Aus Sicht der Kapitalmärkte gibt es kein Portfoliomanagement innerhalb einer Asset-Klasse. Aus dem Argument heraus, dass ein „echtes“ Portfolio aus einer mehr oder weniger sinnvollen Kombination von verschiedenen Assets / Asset-Klassen besteht. Die sprachliche Verwirrung im deutschen Sprachraum lässt sich vielleicht am Besten „beheben“, wenn man in Bezug auf „asset management“ an Asset-Klassen Management denkt… oder einfach die direkte Übersetzung aus dem Englischen ins Deutsche verwendet. „Asset Management“ heißt übersetzt „Vermögensverwaltung“ und nicht etwa „Verwaltung eines einzelnen Vermögensgegenstandes“.
Beim Asset Management dreht es sich also um die Verwaltung von Vermögen. Wohlgemerkt ist „Vermögen“ schon sprachlich ein Singularetantum. Und ein kurzer Blick in den Duden zeigt „Vermögen“ als „die Gesamtheit der Aktiva, der Inbegriff der in Geld schätzbaren Güter einer Person (z. B. Bargeld, Forderungen, Anwartschaften, Grundeigentum). Nach römischem und gemeinem Recht waren die Schulden negatives Vermögen; nach dem BGB bilden sie eine Belastung des Vermögens.“ (Quelle: Duden Recht A-Z. Fachlexikon für Studium, Ausbildung und Beruf. 1. Aufl. Mannheim: Bibliographisches Institut & F.A. Brockhaus 2007)

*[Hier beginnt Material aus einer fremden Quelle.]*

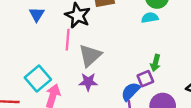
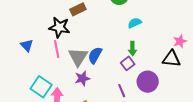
blue triangle: (37, 14) -> (27, 45), moved
cyan semicircle: (150, 18) -> (135, 23), moved
blue semicircle: (131, 91) -> (95, 55), moved

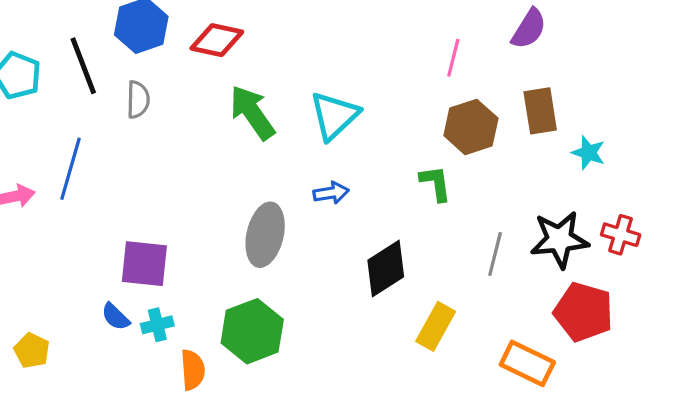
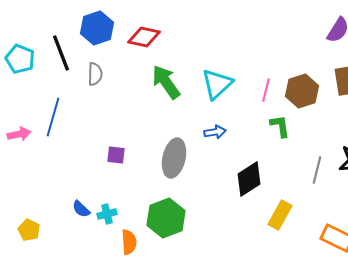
pink line: (453, 58) -> (266, 90), moved
purple square: (144, 264) -> (116, 155), moved, size x0.6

Einordnung des Asset Management
Die nebenstehende Grafik (klicken zum Vergrößern) zeigt die Einordnung des Asset Management (Asset-Klassen Management) im Allgemeinen und die des Real Estate Asset Management im Besonderen. Zugrunde liegt das prozessuale Verständnis des Asset Management sowie die Zuordnung dieses Prozesses als Teil-Leistung des ALM (Asset Liability Management).
Diese Systematik steht im Einklang mit der Sichtweise des BVI (Bundesverband Investment und Asset Management e.V., www.bvi.de). Dem BVI gehört das „Who-is-who“ der Kapitalanlage-Branche an. Die Mitglieder des BVI haben eine Marktabdeckung von über 90% des deutschen Kapitalmarktes, so dass man sagen darf, dass die Sichtweise des BVI für den deutschen Markt maßgeblich ist.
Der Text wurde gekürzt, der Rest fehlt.